(CNSNews.com) - On the day after Americans chose Donald Trump over a woman who promised to defend and "build on" Barack Obama's policies, a White House spokesman said he doesn't know what message the voters were trying to send.
"[T]he results of the election are not even 12 hours old, and I think it is far too early, at least for me, to discern exactly what message the voters were trying to send last night," Josh Earnest told reporters on Wednesday.
"There certainly is a lot of speculation about what that may have been. Most of that speculation emanates from people who predicted a very different result last night. So that's the essence of punditry -- nothing wrong with that, but it is why I think it's going to require more than 12 hours of consideration and investigation to get to the bottom of what was actually motivating so many people who cast votes at the polls yesterday."
While campaigning for Hillary Clinton, President Obama made it clear that although he was not running for re-election, his policies were at stake.
As recently as three days ago, in Kissimmee, Florida, Obama told a campaign rally, "I may not be on the ballot this time. But everything we've done's been on the ballot."

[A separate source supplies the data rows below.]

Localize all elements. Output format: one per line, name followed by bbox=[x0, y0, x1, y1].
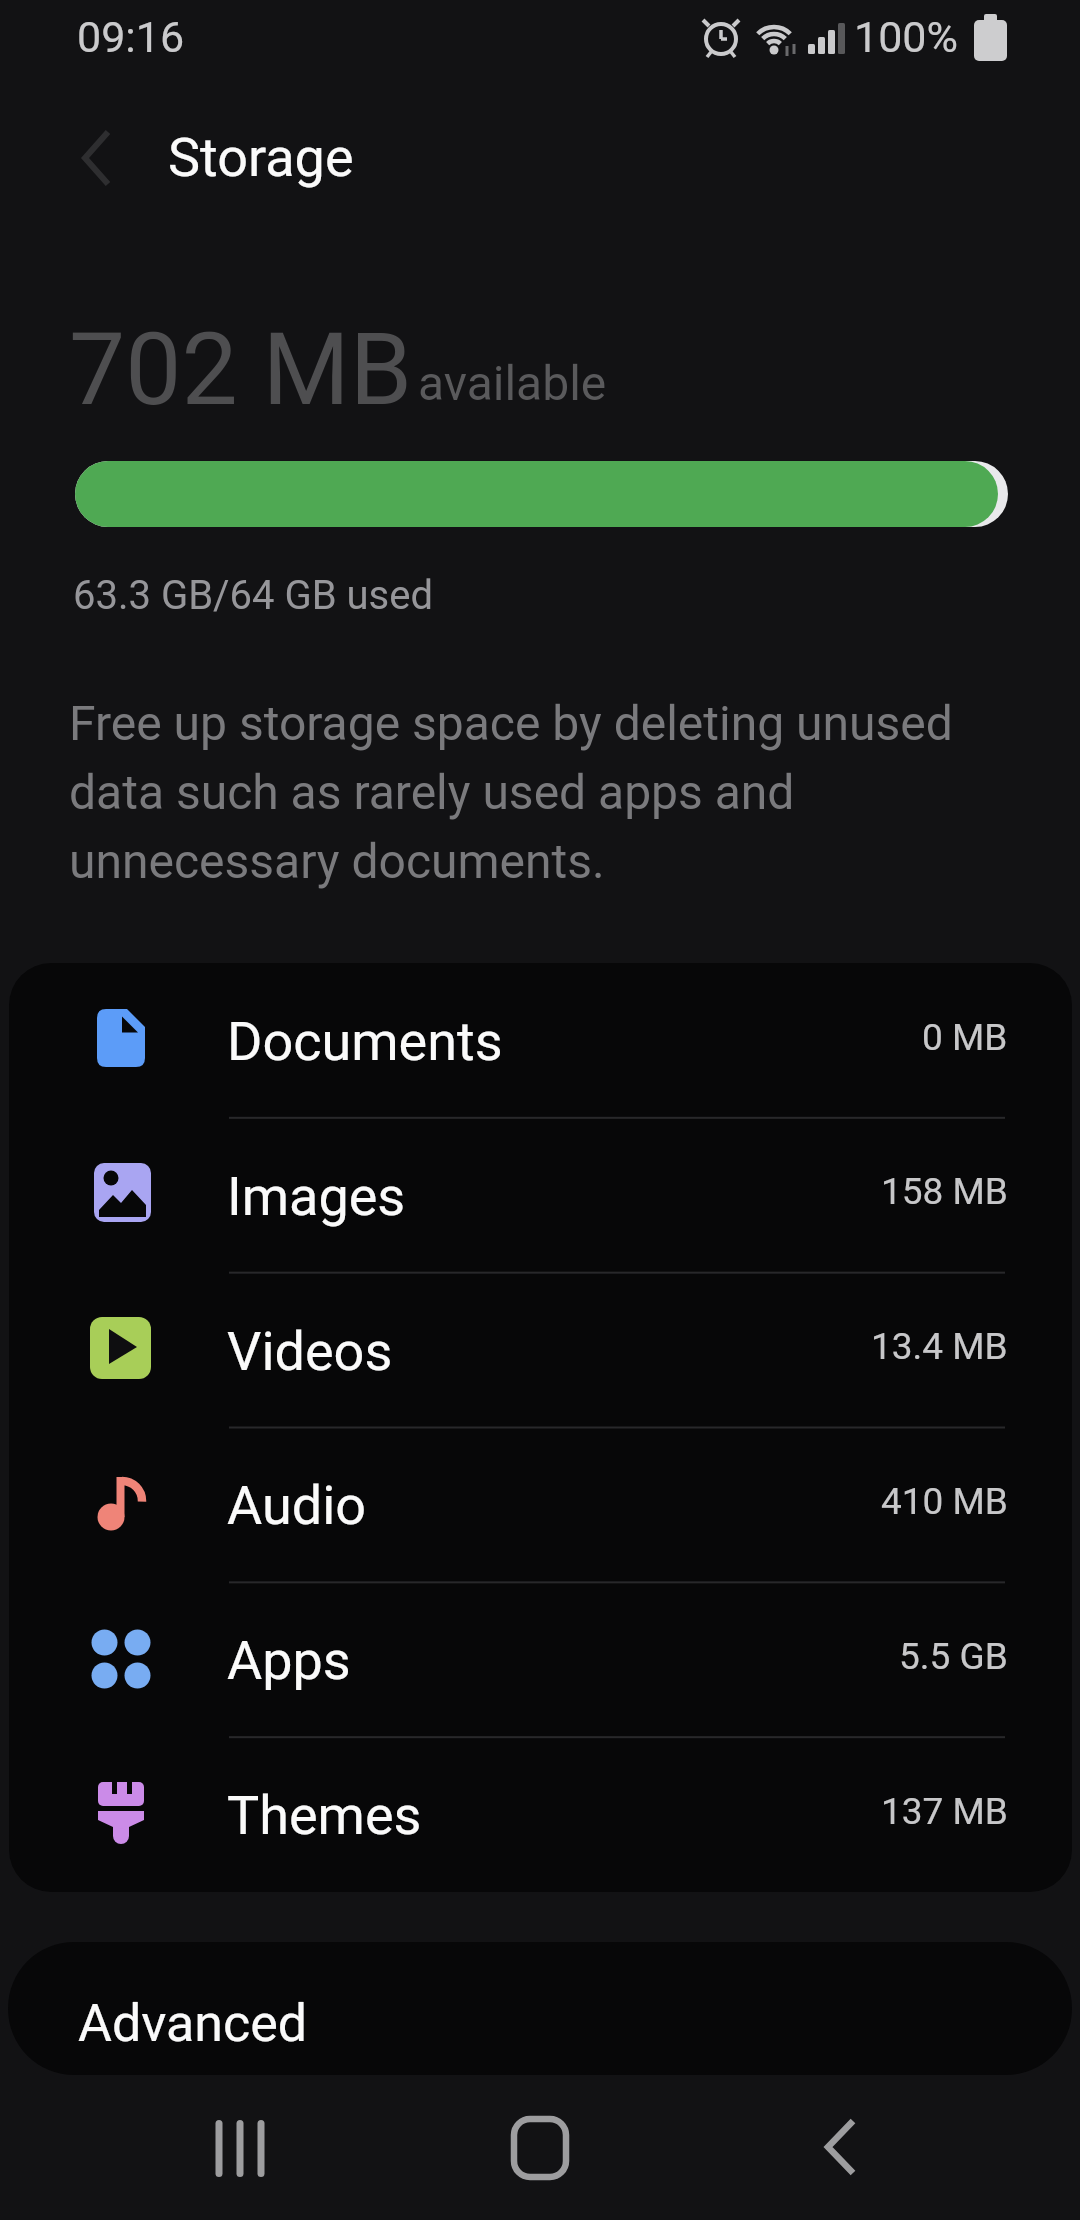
staticText: 63.3 GB/64 GB used bbox=[73, 572, 434, 619]
button[interactable]: 137 MB bbox=[9, 1737, 1072, 1891]
staticText: Documents bbox=[227, 1010, 503, 1073]
staticText: available bbox=[418, 355, 607, 411]
staticText: 702 MB bbox=[69, 311, 413, 428]
staticText: 09:16 bbox=[77, 12, 185, 62]
button[interactable] bbox=[776, 2100, 904, 2200]
staticText: 5.5 GB bbox=[899, 1635, 1008, 1678]
button[interactable] bbox=[176, 2100, 304, 2200]
staticText: Advanced bbox=[78, 1993, 308, 2054]
button[interactable] bbox=[476, 2100, 604, 2200]
button[interactable] bbox=[60, 120, 136, 196]
staticText: 100% bbox=[854, 12, 958, 62]
staticText: 410 MB bbox=[881, 1480, 1008, 1523]
staticText: Themes bbox=[227, 1784, 422, 1847]
button[interactable]: 158 MB bbox=[9, 1117, 1072, 1271]
button[interactable]: 410 MB bbox=[9, 1427, 1072, 1581]
staticText: 0 MB bbox=[922, 1016, 1008, 1059]
button[interactable]: 0 MB bbox=[9, 963, 1072, 1117]
button[interactable]: 5.5 GB bbox=[9, 1582, 1072, 1736]
button[interactable]: Advanced bbox=[8, 1942, 1072, 2075]
staticText: Audio bbox=[227, 1474, 367, 1537]
staticText: 137 MB bbox=[881, 1790, 1008, 1833]
staticText: Free up storage space by deleting unused… bbox=[69, 695, 953, 889]
staticText: Storage bbox=[168, 126, 354, 189]
staticText: 13.4 MB bbox=[871, 1325, 1008, 1368]
staticText: Images bbox=[227, 1165, 406, 1228]
staticText: Apps bbox=[227, 1629, 351, 1692]
staticText: Videos bbox=[227, 1320, 393, 1383]
button[interactable]: 13.4 MB bbox=[9, 1272, 1072, 1426]
staticText: 158 MB bbox=[881, 1170, 1008, 1213]
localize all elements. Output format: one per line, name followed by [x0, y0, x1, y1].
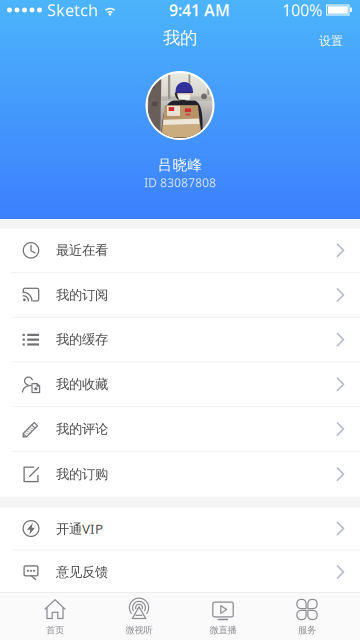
button[interactable]: 微视听 [97, 592, 181, 640]
staticText: 最近在看 [56, 242, 108, 258]
staticText: 我的订购 [56, 466, 108, 482]
button[interactable]: 我的收藏 [0, 362, 360, 407]
staticText: 首页 [46, 624, 64, 636]
button[interactable]: Profile photo [146, 71, 214, 140]
button[interactable]: 微直播 [181, 592, 265, 640]
button[interactable]: 我的订购 [0, 452, 360, 497]
staticText: 我的缓存 [56, 332, 108, 348]
button[interactable]: 我的订阅 [0, 273, 360, 318]
button[interactable]: 意见反馈 [0, 550, 360, 594]
button[interactable]: 我的评论 [0, 407, 360, 452]
staticText: 我的订阅 [56, 287, 108, 303]
staticText: 我的收藏 [56, 376, 108, 393]
button[interactable]: 最近在看 [0, 228, 360, 273]
staticText: 微直播 [210, 624, 236, 636]
button[interactable]: 我的缓存 [0, 318, 360, 362]
staticText: 服务 [298, 624, 316, 636]
staticText: 微视听 [126, 624, 152, 636]
staticText: Sketch [47, 0, 98, 21]
button[interactable]: 开通VIP [0, 508, 360, 550]
staticText: 吕晓峰 [158, 156, 202, 174]
staticText: 100% [282, 0, 322, 21]
staticText: ID 83087808 [144, 174, 216, 190]
staticText: 我的评论 [56, 421, 108, 437]
staticText: 设置 [319, 34, 343, 48]
button[interactable]: 首页 [13, 592, 97, 640]
staticText: 意见反馈 [56, 564, 108, 580]
button[interactable]: 设置 [307, 26, 360, 50]
staticText: 9:41 AM [169, 0, 230, 21]
button[interactable]: 服务 [265, 592, 349, 640]
staticText: 我的 [163, 27, 197, 49]
staticText: 开通VIP [56, 520, 103, 537]
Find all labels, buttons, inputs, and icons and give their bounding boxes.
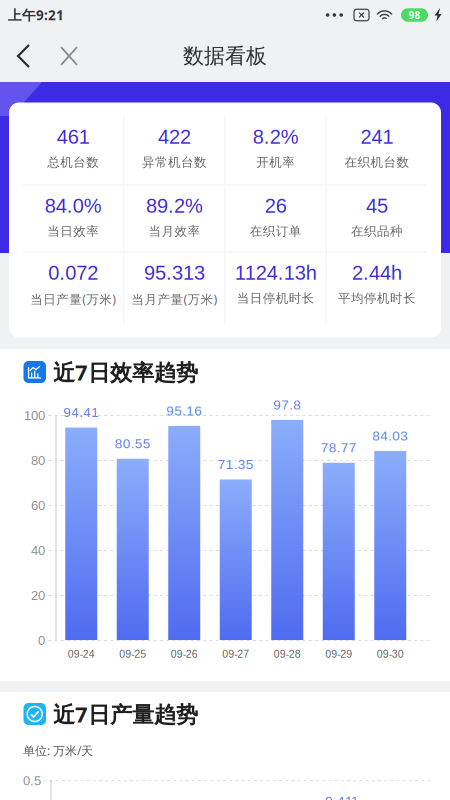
staticText: 2.44h bbox=[352, 262, 402, 284]
staticText: 97.8 bbox=[273, 397, 301, 412]
staticText: 09-29 bbox=[325, 648, 352, 660]
staticText: 0 bbox=[38, 633, 45, 648]
staticText: 当日产量(万米) bbox=[30, 290, 116, 308]
staticText: 09-28 bbox=[274, 648, 301, 660]
button[interactable]: 关闭 bbox=[54, 42, 84, 70]
staticText: 94.41 bbox=[63, 405, 99, 420]
staticText: 当日效率 bbox=[47, 224, 99, 239]
staticText: 8.2% bbox=[253, 126, 299, 148]
staticText: 当月产量(万米) bbox=[131, 290, 217, 308]
staticText: 100 bbox=[24, 408, 45, 423]
staticText: 数据看板 bbox=[183, 43, 267, 69]
staticText: 45 bbox=[366, 195, 388, 217]
staticText: 近7日产量趋势 bbox=[53, 699, 198, 729]
staticText: 80.55 bbox=[115, 436, 151, 451]
staticText: 1124.13h bbox=[235, 262, 317, 284]
staticText: 241 bbox=[360, 126, 393, 148]
staticText: 40 bbox=[31, 543, 45, 558]
staticText: 84.03 bbox=[372, 428, 408, 443]
staticText: 09-25 bbox=[119, 648, 146, 660]
staticText: 78.77 bbox=[321, 440, 357, 455]
staticText: 0.5 bbox=[23, 773, 41, 788]
staticText: 71.35 bbox=[218, 457, 254, 472]
staticText: 开机率 bbox=[256, 154, 295, 170]
staticText: 60 bbox=[31, 498, 45, 513]
staticText: 09-24 bbox=[68, 648, 95, 660]
staticText: 84.0% bbox=[45, 195, 102, 217]
staticText: 当日停机时长 bbox=[237, 290, 315, 306]
staticText: 89.2% bbox=[146, 195, 203, 217]
staticText: 98 bbox=[408, 8, 420, 22]
staticText: 在织订单 bbox=[250, 224, 302, 239]
staticText: 80 bbox=[31, 453, 45, 468]
staticText: 上午9:21 bbox=[8, 6, 64, 24]
staticText: 单位: 万米/天 bbox=[23, 742, 93, 759]
staticText: 异常机台数 bbox=[142, 154, 207, 170]
staticText: 26 bbox=[265, 195, 287, 217]
staticText: 20 bbox=[31, 588, 45, 603]
staticText: 在织品种 bbox=[351, 224, 403, 239]
staticText: 当月效率 bbox=[148, 224, 200, 239]
staticText: 在织机台数 bbox=[344, 154, 409, 170]
button[interactable]: 返回 bbox=[10, 42, 40, 70]
staticText: 95.16 bbox=[166, 403, 202, 418]
staticText: 09-27 bbox=[222, 648, 249, 660]
staticText: 平均停机时长 bbox=[338, 290, 416, 306]
staticText: 0.411 bbox=[325, 794, 359, 800]
staticText: 0.072 bbox=[48, 262, 98, 284]
staticText: 422 bbox=[158, 126, 191, 148]
staticText: 09-30 bbox=[377, 648, 404, 660]
staticText: 09-26 bbox=[171, 648, 198, 660]
staticText: 近7日效率趋势 bbox=[53, 357, 198, 387]
staticText: 总机台数 bbox=[47, 154, 99, 170]
staticText: 95.313 bbox=[144, 262, 205, 284]
staticText: 461 bbox=[57, 126, 90, 148]
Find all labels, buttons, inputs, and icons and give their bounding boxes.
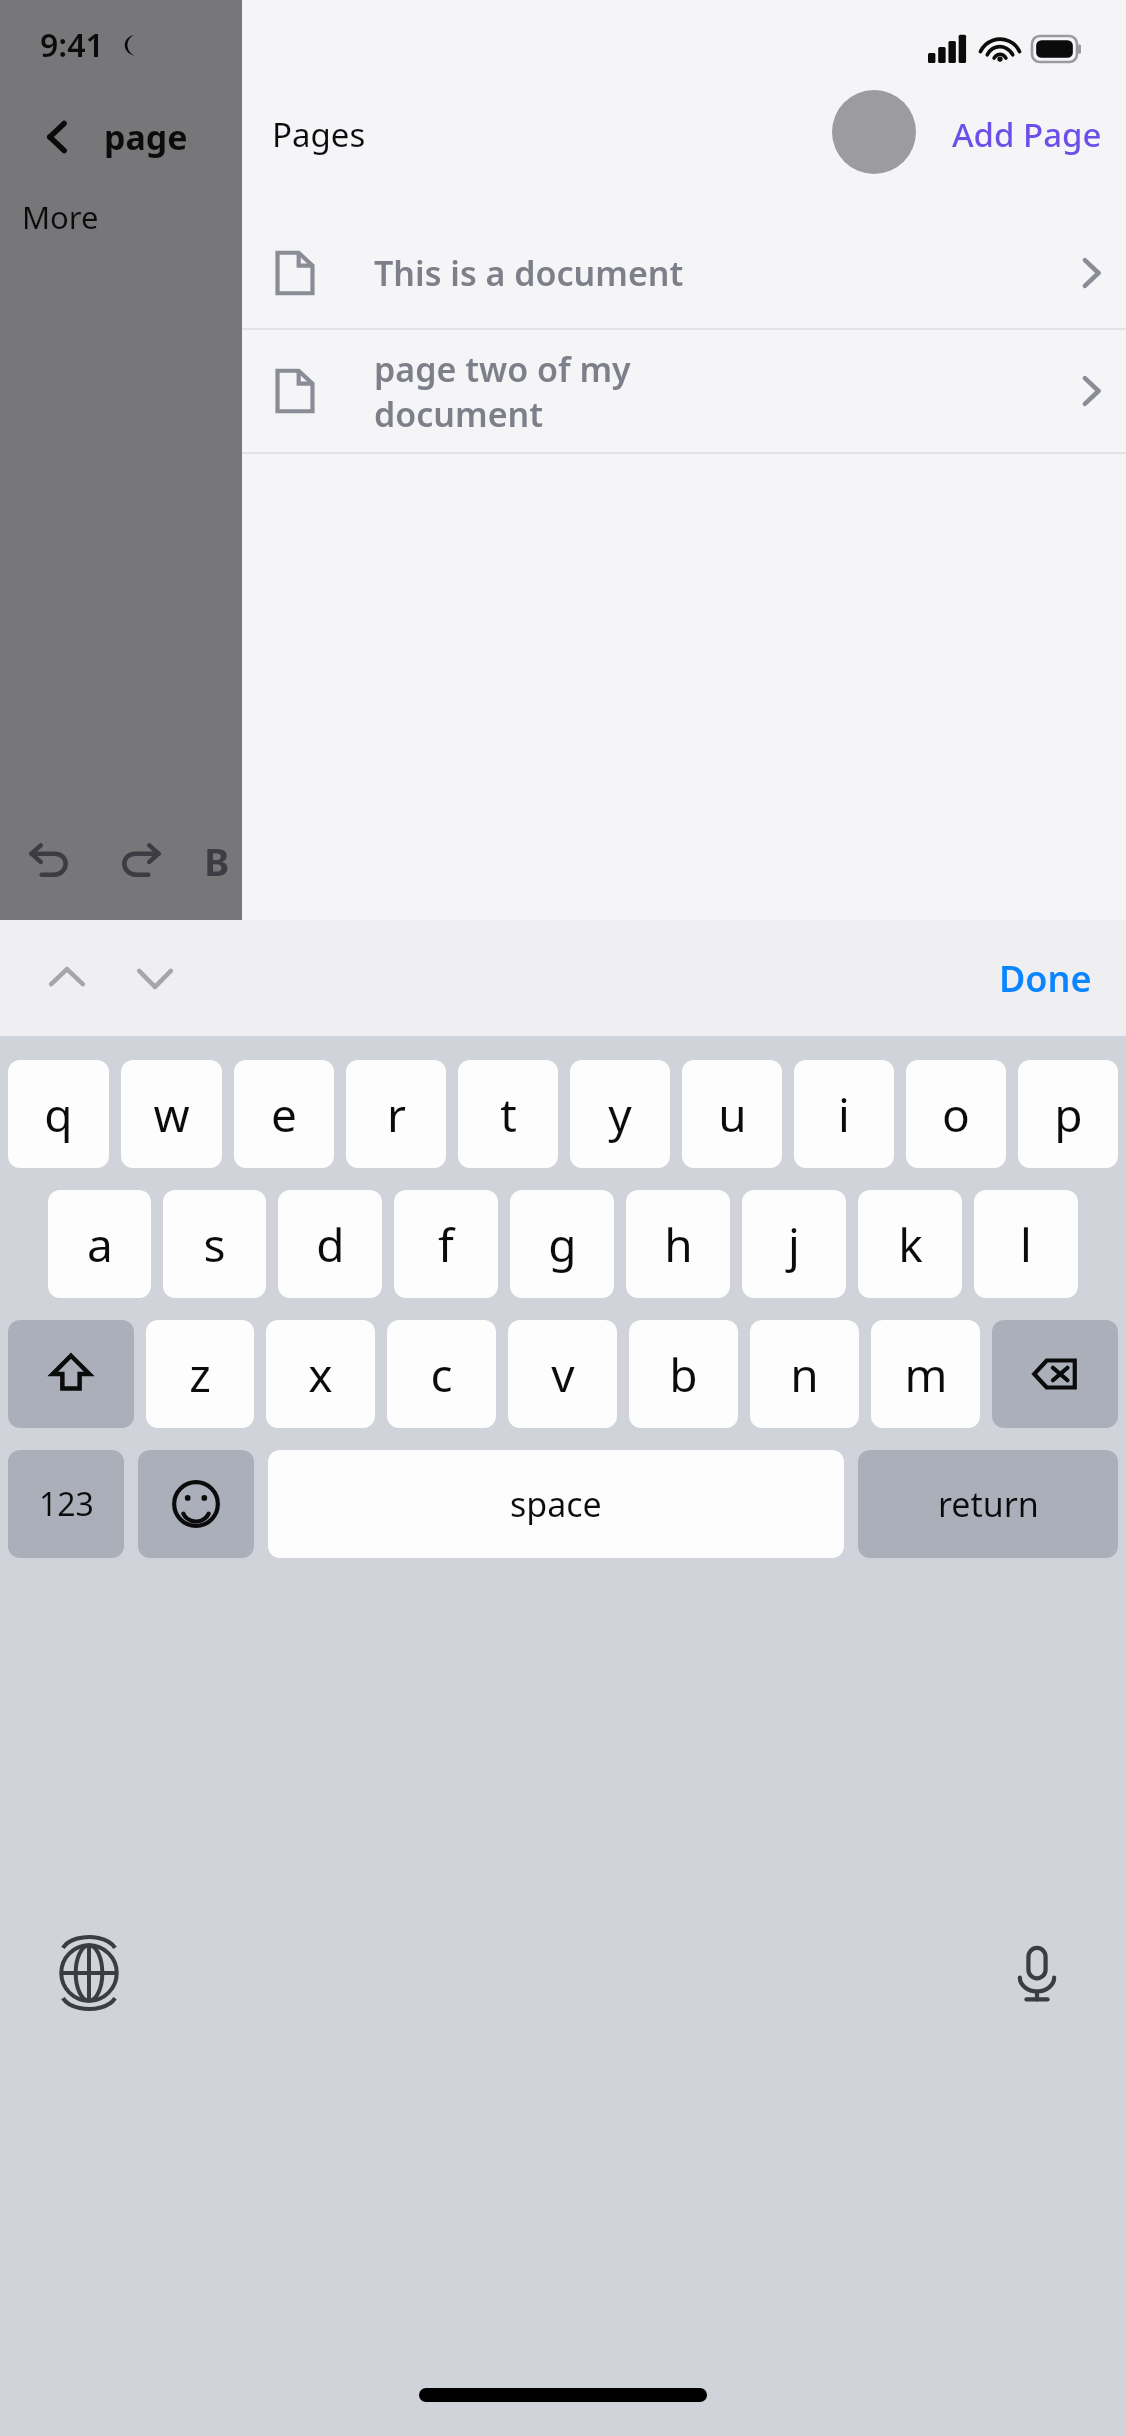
staticText: i bbox=[838, 1083, 850, 1146]
staticText: r bbox=[387, 1083, 406, 1146]
button[interactable]: i bbox=[794, 1060, 894, 1168]
staticText: g bbox=[548, 1213, 577, 1276]
button[interactable]: Backspace bbox=[992, 1320, 1118, 1428]
staticText: 9:41 bbox=[40, 23, 104, 67]
staticText: B bbox=[204, 835, 230, 887]
staticText: j bbox=[788, 1213, 800, 1276]
button[interactable]: o bbox=[906, 1060, 1006, 1168]
button[interactable]: y bbox=[570, 1060, 670, 1168]
staticText: l bbox=[1020, 1213, 1032, 1276]
button[interactable]: m bbox=[871, 1320, 980, 1428]
button[interactable]: s bbox=[163, 1190, 266, 1298]
staticText: page two of my document bbox=[374, 346, 1056, 436]
staticText: x bbox=[308, 1343, 333, 1406]
button[interactable]: e bbox=[234, 1060, 334, 1168]
button[interactable]: f bbox=[394, 1190, 498, 1298]
button[interactable]: return bbox=[858, 1450, 1118, 1558]
button[interactable]: d bbox=[278, 1190, 382, 1298]
button[interactable]: k bbox=[858, 1190, 962, 1298]
staticText: y bbox=[608, 1083, 632, 1146]
button[interactable]: a bbox=[48, 1190, 151, 1298]
staticText: w bbox=[153, 1083, 190, 1146]
staticText: t bbox=[500, 1083, 517, 1146]
staticText: o bbox=[942, 1083, 970, 1146]
button[interactable]: x bbox=[266, 1320, 375, 1428]
button[interactable]: t bbox=[458, 1060, 558, 1168]
button[interactable]: Emoji bbox=[138, 1450, 254, 1558]
button[interactable]: g bbox=[510, 1190, 614, 1298]
button[interactable]: b bbox=[629, 1320, 738, 1428]
staticText: n bbox=[790, 1343, 819, 1406]
staticText: z bbox=[189, 1343, 211, 1406]
button[interactable]: page two of my document bbox=[242, 330, 1126, 452]
staticText: return bbox=[938, 1481, 1039, 1527]
staticText: c bbox=[430, 1343, 453, 1406]
button[interactable]: u bbox=[682, 1060, 782, 1168]
button[interactable]: j bbox=[742, 1190, 846, 1298]
button[interactable]: p bbox=[1018, 1060, 1118, 1168]
button[interactable]: w bbox=[121, 1060, 222, 1168]
staticText: u bbox=[718, 1083, 747, 1146]
staticText: More important document text bbox=[22, 196, 242, 238]
staticText: Pages bbox=[272, 112, 366, 157]
button[interactable]: Redo bbox=[112, 832, 170, 890]
staticText: m bbox=[904, 1343, 948, 1406]
button[interactable]: Change keyboard bbox=[46, 1930, 132, 2016]
staticText: space bbox=[510, 1481, 602, 1527]
staticText: h bbox=[664, 1213, 693, 1276]
button[interactable]: space bbox=[268, 1450, 844, 1558]
button[interactable]: This is a document bbox=[242, 218, 1126, 328]
button[interactable]: h bbox=[626, 1190, 730, 1298]
staticText: p bbox=[1054, 1083, 1083, 1146]
staticText: f bbox=[438, 1213, 454, 1276]
staticText: b bbox=[669, 1343, 698, 1406]
button[interactable]: 123 bbox=[8, 1450, 124, 1558]
button[interactable]: Next field bbox=[122, 945, 188, 1011]
button[interactable]: Previous field bbox=[34, 945, 100, 1011]
button[interactable]: Done bbox=[965, 942, 1126, 1015]
staticText: a bbox=[87, 1213, 113, 1276]
button[interactable]: r bbox=[346, 1060, 446, 1168]
staticText: 123 bbox=[39, 1482, 94, 1526]
button[interactable]: v bbox=[508, 1320, 617, 1428]
button[interactable]: n bbox=[750, 1320, 859, 1428]
staticText: q bbox=[44, 1083, 73, 1146]
button[interactable]: Add Page bbox=[928, 102, 1126, 167]
staticText: Done bbox=[999, 954, 1092, 1003]
staticText: s bbox=[203, 1213, 226, 1276]
staticText: v bbox=[551, 1343, 575, 1406]
button[interactable]: z bbox=[146, 1320, 254, 1428]
staticText: k bbox=[898, 1213, 923, 1276]
button[interactable]: Undo bbox=[20, 832, 78, 890]
staticText: e bbox=[271, 1083, 297, 1146]
button[interactable]: Shift bbox=[8, 1320, 134, 1428]
staticText: Add Page bbox=[952, 112, 1102, 157]
button[interactable]: q bbox=[8, 1060, 109, 1168]
staticText: page two of my document bbox=[104, 114, 242, 160]
button[interactable]: c bbox=[387, 1320, 496, 1428]
button[interactable]: l bbox=[974, 1190, 1078, 1298]
button[interactable]: Dictate bbox=[994, 1930, 1080, 2016]
button[interactable]: Back bbox=[34, 113, 82, 161]
staticText: This is a document bbox=[374, 250, 1056, 296]
staticText: d bbox=[316, 1213, 345, 1276]
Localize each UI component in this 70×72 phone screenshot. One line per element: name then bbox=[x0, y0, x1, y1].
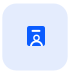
button[interactable]: Contacts bbox=[2, 4, 68, 70]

In September, Obama told the Congressional Black Caucus Foundation he would consider it “a personal insult, an insult to my legacy” if black voters failed to turn out in large numbers for Hillary Clinton. “My name may not be on the ballot, but our progress is on the ballot,” he said.
Hillary Clinton did not campaign as someone who would serve President Obama's "third term," but she did say she would "build on the successes of President Obama" and also "go beyond."
At the White House on Wednesday, a reporter asked if Obama thinks the election results were partly a rejection of him and his policies, since he and Clinton were so "closely bound together" during the campaign.
"I don't know that anybody has the direct answer to that question now," Earnest replied. He said the fact that Clinton won the popular vote "does underscore the depth of support and enthusiasm for her message and for her campaign."
"The other thing that happens to be true is there are a lot of people, again the math requires this, who voted for Barack Obama in 2008, who voted for his reelection in 2012, and voted for Donald Trump in 2016. And I think it's -- I don't have an explanation for that, to put it bluntly.
"But I think certainly all of your networks and all of you are going to spend some time pondering that question; spending some time looking at the returns; looking at the exit polls; and maybe even spending some time in some of those communities across the country where Mr. Trump -- President-elect Trump -- enjoyed such strong support -- support that exceeded the expectations of everybody, apparently even exceeded the expectations of the Trump campaign."
Earnest noted that President Obama will remain in office until January 20, and he will continue to pursue the policies he's laid out until then. "And we're gonna be committed to doing everything we can to ensure the success of those policies between now and January 20th."
He pointed to the Affordable Care Act: "This administration is gonna continue to make a strong case that people should go to healthcare.gov, consider the options that are available to them and sign up for health care. And the vast majority of people who do will be able to purchase health insurance for $75 a month or less. That is a -- that is a policy priority that benefits the American people enormously.
Earnest said when Trump enters office, he "will have his own opportunity to set the course of health care policy in this country in a way that he sees fit. It's gonna require some cooperation with Congress, and that won't be easy. But there's a lot at stake."
Trump has promised to repeal and replace Obamacare.